Inslee: “Unacceptable” state employees have gone without pay raise



Inslee shakes hand of Federation member Imelda Ang at end of his speech Saturday (May 17).

Inslee shakes hand of Federation member Imelda Ang at end of his speech Saturday (May 17).

On the eve of bargaining, Gov. Jay Inslee said it’s “unacceptable” that state employees have gone six years without a pay raise.

“It’s just clear to me that it’s unacceptable that state employees have gone so long without a general pay increase,” the governor told a cheering crowd of about 500 Federation Policy Committee delegates Saturday (May 17) in Seatac.

 

Gov.
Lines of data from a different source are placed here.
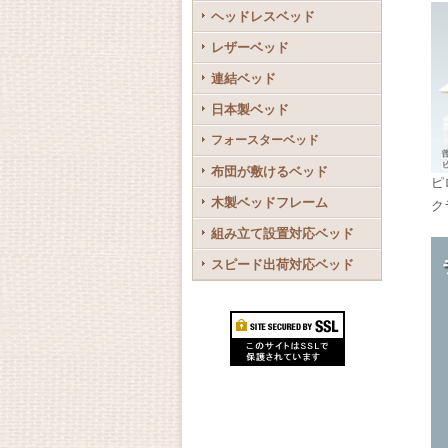
ヘッドレスベッド
レザーベッド
連結ベッド
日本製ベッド
フォースターベッド
布団が敷けるベッド
ピ
木製ベッドフレーム
ク
組み立て設置対応ベッド
スピード出荷対応ベッド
Jay Inslee

Gov. Jay Inslee

 

 

 

 

 

 

 

 

 

It was at least the third time the governor had spoken about the need for a state employee pay raise. He said it in December when he unveiled his supplemental budget plan and again in January during his “State of the State” address.
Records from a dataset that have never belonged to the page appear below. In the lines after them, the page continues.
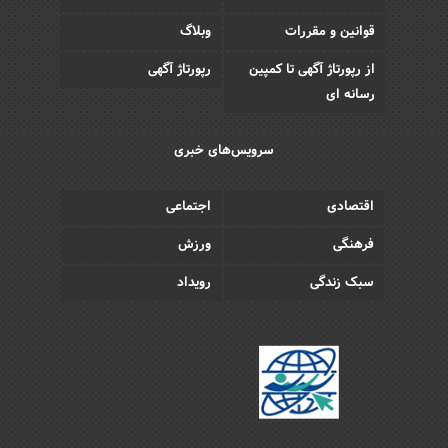
قوانین و مقررات
وبلاگ
از رپورتاژ آگهی تا کمپین
رپورتاژ آگهی
رسانه ای
سرویس‌های خبری
اقتصادی
اجتماعی
فرهنگی
ورزش
سبک زندگی
رویداد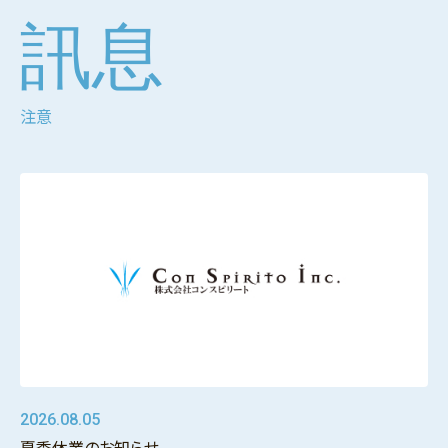
訊息
注意
2026.08.05
夏季休業のお知らせ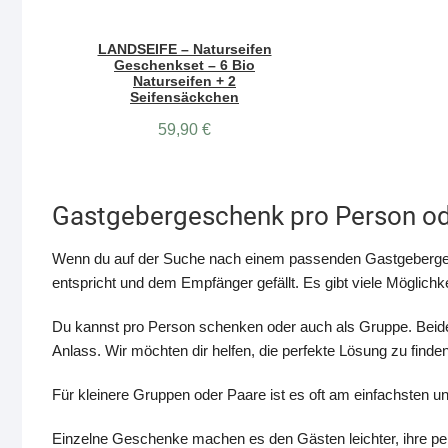
LANDSEIFE – Naturseifen
Geschenkset – 6 Bio
Naturseifen + 2
Seifensäckchen
59,90
€
Gastgebergeschenk pro Person od
Wenn du auf der Suche nach einem passenden Gastgebergesc
entspricht und dem Empfänger gefällt. Es gibt viele Möglich
Du kannst pro Person schenken oder auch als Gruppe. Beide 
Anlass. Wir möchten dir helfen, die perfekte Lösung zu finden
Für kleinere Gruppen oder Paare ist es oft am einfachsten 
Einzelne Geschenke machen es den Gästen leichter, ihre pe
But the comment took on added weight just days before the start of bargaining at General Government and three of the Federation’s other largest teams: The Evergreen State College Classified Staff, the Community College Coalition and the University of Washington.

Negotiations on the next two-year contract for the Federation’s 30,000 General Government members start tomorrow (May 20) in Lacey between the union and Inslee’s team of bargainers.

That bargaining will determine the level of pay raises. Inslee cautioned that the financial pressures faced in 2013 will be even greater in 2015 when the Legislature debates the budget that would have any negotiated pay raises.

 

Federation members give Inslee a standing ovation.

Federation members give Inslee a standing ovation.

Inslee’s appearance before the Federation group showed the deep respect the union has in the public arena.

Inslee pitched his Results Washington good government initiative, with his team visiting individual policy committees to hear reactions from the rank-and-file Federation members. Ron Marshall, assistant Employment Security commissioner, followed Inslee to update the delegates on the joint ESD-Federation Employee Engagement initiative to change the culture in that agency. He then visited the Employment Security Policy Committee to hear some frank talk from delegates – a rare visit from a respected manager intent on listening and solving problems.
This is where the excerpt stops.